(Transcribed page contents)
━━━━━━━━━━━━━━━━━━━━
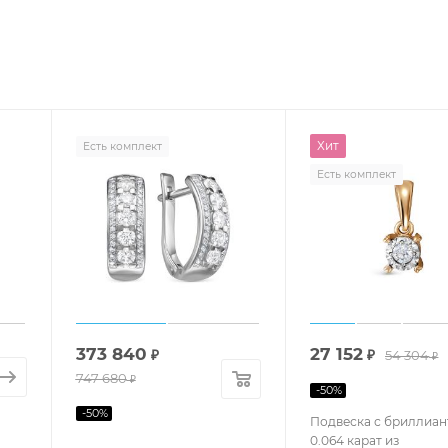
Хит
Есть комплект
Есть комплект
373 840
27 152
₽
₽
54 304
₽
747 680
₽
-
50
%
-
50
%
Подвеска с бриллиа
0.064 карат из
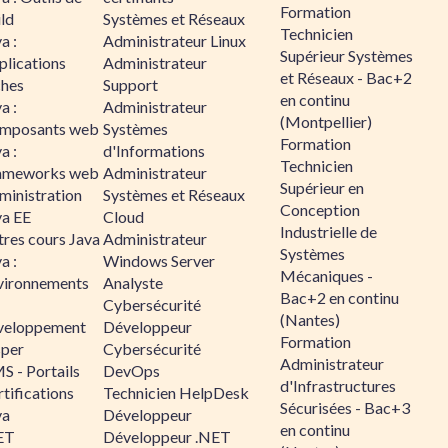
Formation
ld
Systèmes et Réseaux
Technicien
a :
Administrateur Linux
Supérieur Systèmes
plications
Administrateur
et Réseaux - Bac+2
ches
Support
en continu
a :
Administrateur
(Montpellier)
mposants web
Systèmes
Formation
a :
d'Informations
Technicien
ameworks web
Administrateur
Supérieur en
ministration
Systèmes et Réseaux
Conception
va EE
Cloud
Industrielle de
tres cours Java
Administrateur
Systèmes
a :
Windows Server
Mécaniques -
vironnements
Analyste
Bac+2 en continu
Cybersécurité
(Nantes)
veloppement
Développeur
Formation
sper
Cybersécurité
Administrateur
S - Portails
DevOps
d'Infrastructures
tifications
Technicien HelpDesk
Sécurisées - Bac+3
va
Développeur
en continu
ET
Développeur .NET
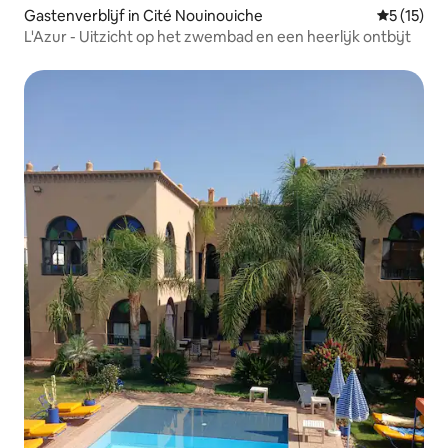
Gastenverblijf in Cité Nouinouiche
Gemiddelde
5 (15)
L'Azur - Uitzicht op het zwembad en een heerlijk ontbijt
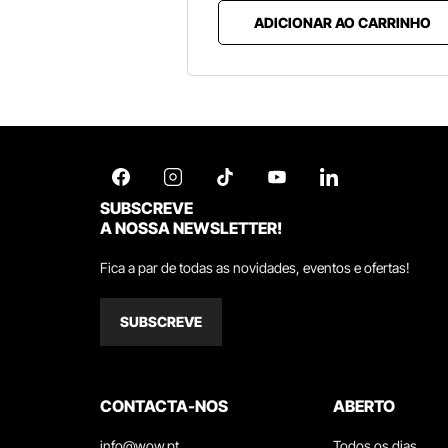
ADICIONAR AO CARRINHO
SUBSCREVE
A NOSSA NEWSLETTER!
Fica a par de todas as novidades, eventos e ofertas!
SUBSCREVE
CONTACTA-NOS
ABERTO
info@wow.pt
Todos os dias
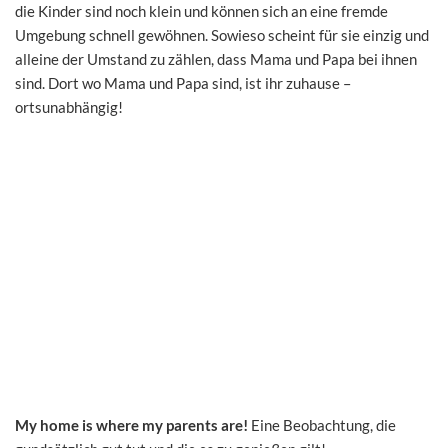
die Kinder sind noch klein und können sich an eine fremde
Umgebung schnell gewöhnen. Sowieso scheint für sie einzig und
alleine der Umstand zu zählen, dass Mama und Papa bei ihnen
sind. Dort wo Mama und Papa sind, ist ihr zuhause –
ortsunabhängig!
My home is where my parents are!
Eine Beobachtung, die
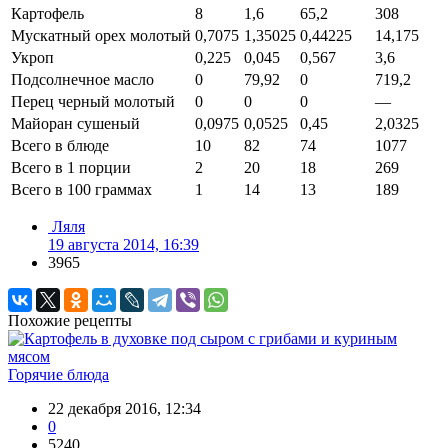
Картофель
8
1,6
65,2
308
Мускатный орех молотый
0,7075
1,35025
0,44225
14,175
Укроп
0,225
0,045
0,567
3,6
Подсолнечное масло
0
79,92
0
719,2
Перец черный молотый
0
0
0
—
Майоран сушеный
0,0975
0,0525
0,45
2,0325
Всего в блюде
10
82
74
1077
Всего в 1 порции
2
20
18
269
Всего в 100 граммах
1
14
13
189
Ляля
19 августа 2014, 16:39
3965
Похожие рецепты
Горячие блюда
22 декабря 2016, 12:34
0
5240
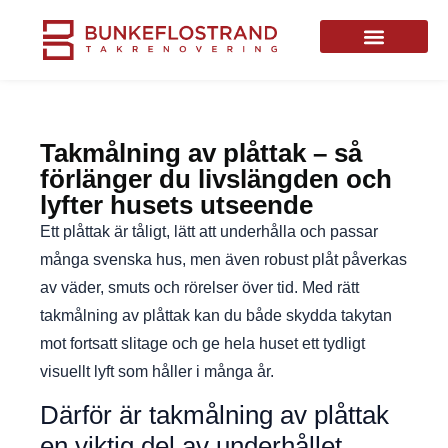
Takmålning av plåttak – så
förlänger du livslängden och
lyfter husets utseende
Ett plåttak är tåligt, lätt att underhålla och passar
många svenska hus, men även robust plåt påverkas
av väder, smuts och rörelser över tid. Med rätt
takmålning av plåttak kan du både skydda takytan
mot fortsatt slitage och ge hela huset ett tydligt
visuellt lyft som håller i många år.
Därför är takmålning av plåttak
en viktig del av underhållet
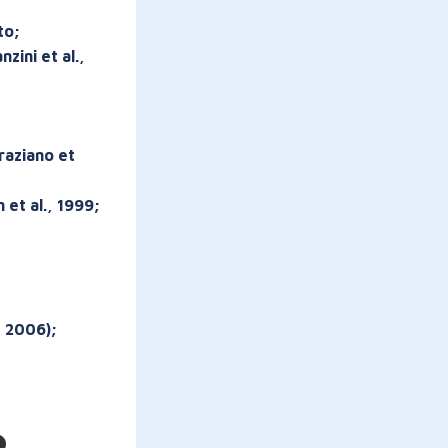
to;
zini et al.,
raziano et
et al., 1999;
 2006);
o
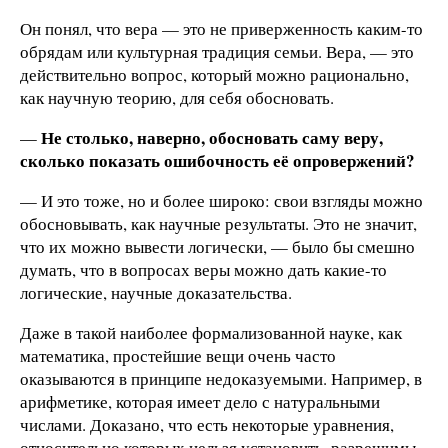
Он понял, что вера — это не приверженность каким-то
обрядам или культурная традиция семьи. Вера, — это
действительно вопрос, который можно рационально,
как научную теорию, для себя обосновать.
Не столько, наверно, обосновать саму веру,
—
сколько показать ошибочность её опровержений?
— И это тоже, но и более широко: свои взгляды можно
обосновывать, как научные результаты. Это не значит,
что их можно вывести логически, — было бы смешно
думать, что в вопросах веры можно дать какие-то
логические, научные доказательства.
Даже в такой наиболее формализованной науке, как
математика, простейшие вещи очень часто
оказываются в принципе недоказуемыми. Например, в
арифметике, которая имеет дело с натуральными
числами. Доказано, что есть некоторые уравнения,
относительно которых нельзя установить, разрешимы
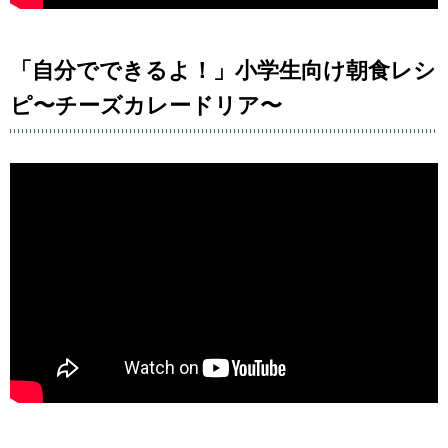
「自分でできるよ！」小学生向け朝食レシ
ピ〜チーズカレードリア〜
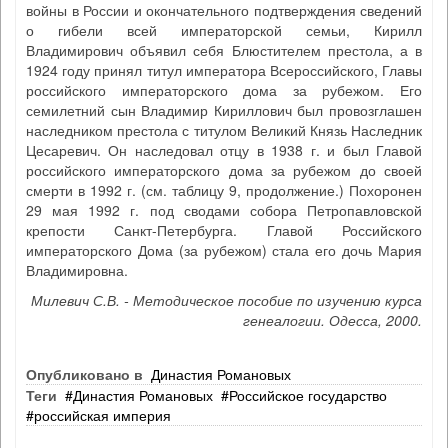
войны в России и окончательного подтверждения сведений
о гибели всей императорской семьи, Кирилл
Владимирович объявил себя Блюстителем престола, а в
1924 году принял титул императора Всероссийского, Главы
российского императорского дома за рубежом. Его
семилетний сын Владимир Кириллович был провозглашен
наследником престола с титулом Великий Князь Наследник
Цесаревич. Он наследовал отцу в 1938 г. и был Главой
российского императорского дома за рубежом до своей
смерти в 1992 г. (см. таблицу 9, продолжение.) Похоронен
29 мая 1992 г. под сводами собора Петропавловской
крепости Санкт-Петербурга. Главой Российского
императорского Дома (за рубежом) стала его дочь Мария
Владимировна.
Милевич С.В. - Методическое пособие по изучению курса
генеалогии. Одесса, 2000.
Опубликовано в
Династия Романовых
Теги
Династия Романовых
Российское государство
российская империя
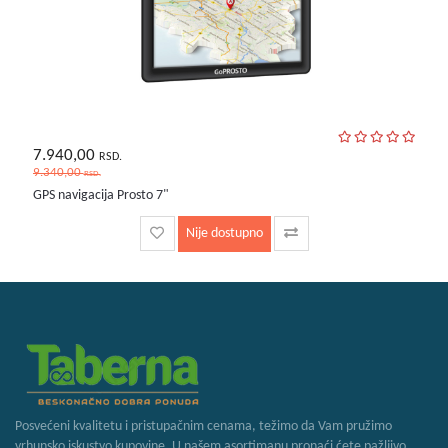
7.940,00
RSD.
9.340,00
RSD.
GPS navigacija Prosto 7"
Nije dostupno
Posvećeni kvalitetu i pristupačnim cenama, težimo da Vam pružimo
vrhunsko iskustvo kupovine. U našem asortimanu pronaći ćete pažljivo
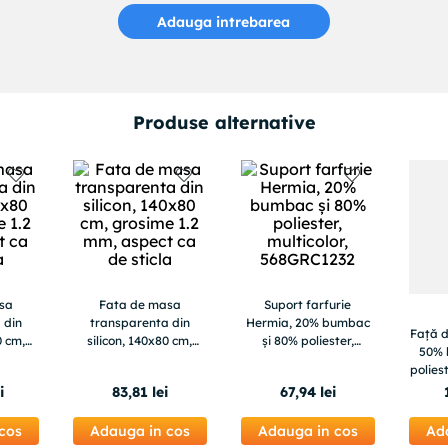
Adauga intrebarea
Produse alternative
sa
Fata de masa
Suport farfurie
 din
transparenta din
Hermia, 20% bumbac
Față 
0 cm,
silicon, 140x80 cm,
și 80% poliester,
50% 
 mm,
grosime 1.2 mm,
multicolor,
polies
ticla
aspect ca de sticla
568GRC1232
multic
i
83
,
81
lei
67
,
94
lei
cos
Adauga in cos
Adauga in cos
Ad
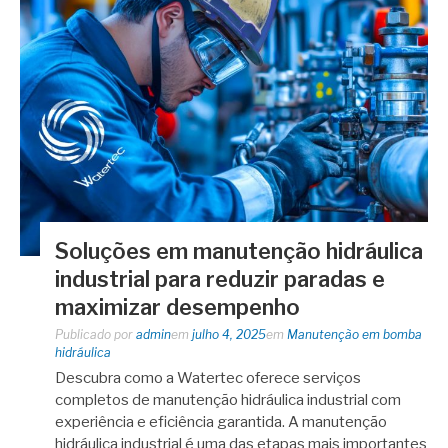
Soluções em manutenção hidráulica
industrial para reduzir paradas e
maximizar desempenho
Publicado por
admin
em
julho 4, 2025
em
Manutenção em bomba
hidráulica
Descubra como a Watertec oferece serviços
completos de manutenção hidráulica industrial com
experiência e eficiência garantida. A manutenção
hidráulica industrial é uma das etapas mais importantes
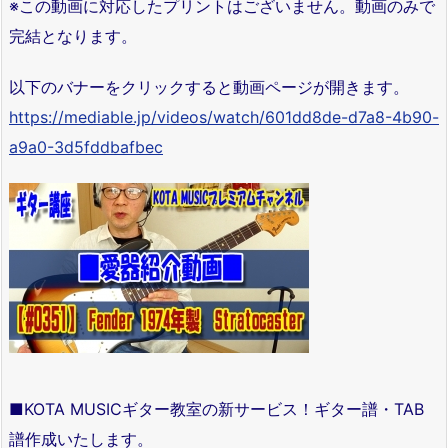
※この動画に対応したプリントはございません。動画のみで
完結となります。
以下のバナーをクリックすると動画ページが開きます。
https://mediable.jp/videos/watch/601dd8de-d7a8-4b90-
a9a0-3d5fddbafbec
■KOTA MUSICギター教室の新サービス！ギター譜・TAB
譜作成いたします。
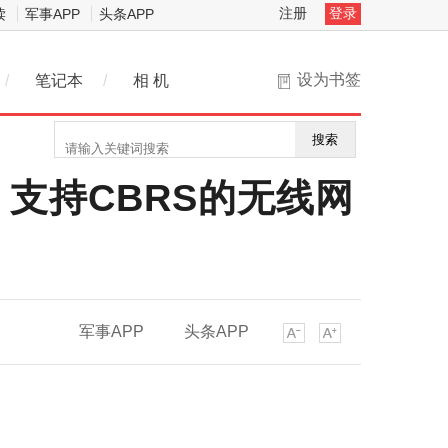
注册
登录
读
军事APP
头条APP
设为书签
/
笔记本
/
相 机
搜索
，支持CBRS的无线网
军事APP
头条APP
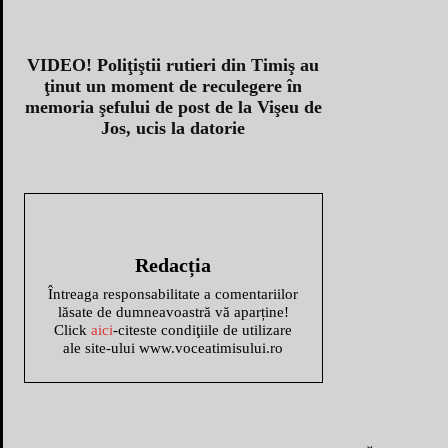
VIDEO! Poliţiştii rutieri din Timiş au
ţinut un moment de reculegere în
memoria şefului de post de la Vişeu de
Jos, ucis la datorie
Redacția
Întreaga responsabilitate a comentariilor
lăsate de dumneavoastră vă aparține!
Click
aici
-citeste condiţiile de utilizare
ale site-ului www.voceatimisului.ro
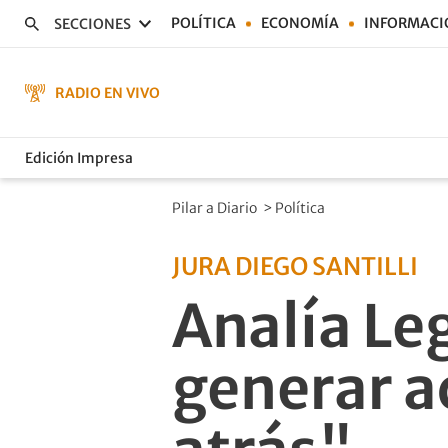
POLÍTICA
ECONOMÍA
INFORMACI
SECCIONES
RADIO EN VIVO
Edición Impresa
Pilar a Diario
>
Política
JURA DIEGO SANTILLI
Analía L
generar a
━━━━━━━━━━━━━━━━━━━━
*INSTRUCTIONS TO FOLLOW:*
Excerpt from the records above: set down only the lines from the one that contains "Подсолнечное масло" through the one that contains "думать, что в", inclusive, word for word. Pictures stay out.

*ANSWER SECTION:*
Подсолнечное масло
0
79,92
0
719,2
Перец черный молотый
0
0
0
—
Майоран сушеный
0,0975
0,0525
0,45
2,0325
Всего в блюде
10
82
74
1077
Всего в 1 порции
2
20
18
269
Всего в 100 граммах
1
14
13
189
Ляля
19 августа 2014, 16:39
3965
Похожие рецепты
Горячие блюда
22 декабря 2016, 12:34
0
5240
Takmålning av plåttak – så
förlänger du livslängden och
lyfter husets utseende
Ett plåttak är tåligt, lätt att underhålla och passar
många svenska hus, men även robust plåt påverkas
av väder, smuts och rörelser över tid. Med rätt
takmålning av plåttak kan du både skydda takytan
mot fortsatt slitage och ge hela huset ett tydligt
visuellt lyft som håller i många år.
Därför är takmålning av plåttak
en viktig del av underhållet
to;
zini et al.,
raziano et
et al., 1999;
 2006);
o
Он понял, что вера — это не приверженность каким-то
обрядам или культурная традиция семьи. Вера, — это
действительно вопрос, который можно рационально,
как научную теорию, для себя обосновать.
Не столько, наверно, обосновать саму веру,
—
сколько показать ошибочность её опровержений?
— И это тоже, но и более широко: свои взгляды можно
обосновывать, как научные результаты. Это не значит,
что их можно вывести логически, — было бы смешно
думать, что в вопросах веры можно дать какие-то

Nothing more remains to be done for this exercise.